Your assignment:
Please go through the records below and return every line holding the word "with".

#### Dataset excerpts ####

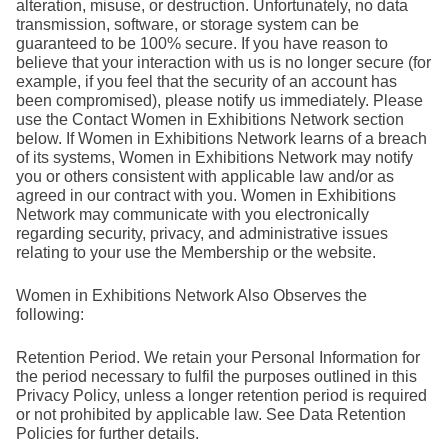
alteration, misuse, or destruction. Unfortunately, no data
transmission, software, or storage system can be
guaranteed to be 100% secure. If you have reason to
believe that your interaction with us is no longer secure (for
example, if you feel that the security of an account has
been compromised), please notify us immediately. Please
use the Contact Women in Exhibitions Network section
below. If Women in Exhibitions Network learns of a breach
of its systems, Women in Exhibitions Network may notify
you or others consistent with applicable law and/or as
agreed in our contract with you. Women in Exhibitions
Network may communicate with you electronically
regarding security, privacy, and administrative issues
relating to your use the Membership or the website.
Women in Exhibitions Network Also Observes the
following:
Retention Period. We retain your Personal Information for
the period necessary to fulfil the purposes outlined in this
Privacy Policy, unless a longer retention period is required
or not prohibited by applicable law. See Data Retention
Policies for further details.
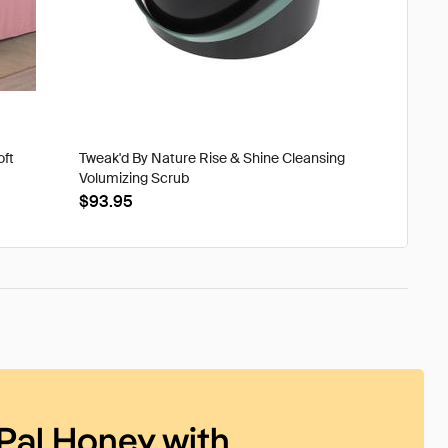
oft
Tweak'd By Nature Rise & Shine Cleansing
Volumizing Scrub
$93.95
Pal Honey with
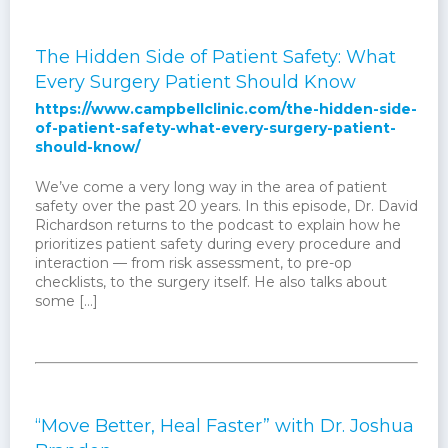
The Hidden Side of Patient Safety: What
Every Surgery Patient Should Know
https://www.campbellclinic.com/the-hidden-side-
of-patient-safety-what-every-surgery-patient-
should-know/
We’ve come a very long way in the area of patient
safety over the past 20 years. In this episode, Dr. David
Richardson returns to the podcast to explain how he
prioritizes patient safety during every procedure and
interaction — from risk assessment, to pre-op
checklists, to the surgery itself. He also talks about
some […]
“Move Better, Heal Faster” with Dr. Joshua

####

Solution:
believe that your interaction with us is no longer secure (for
you or others consistent with applicable law and/or as
agreed in our contract with you. Women in Exhibitions
Network may communicate with you electronically
Pal Honey with
“Move Better, Heal Faster” with Dr. Joshua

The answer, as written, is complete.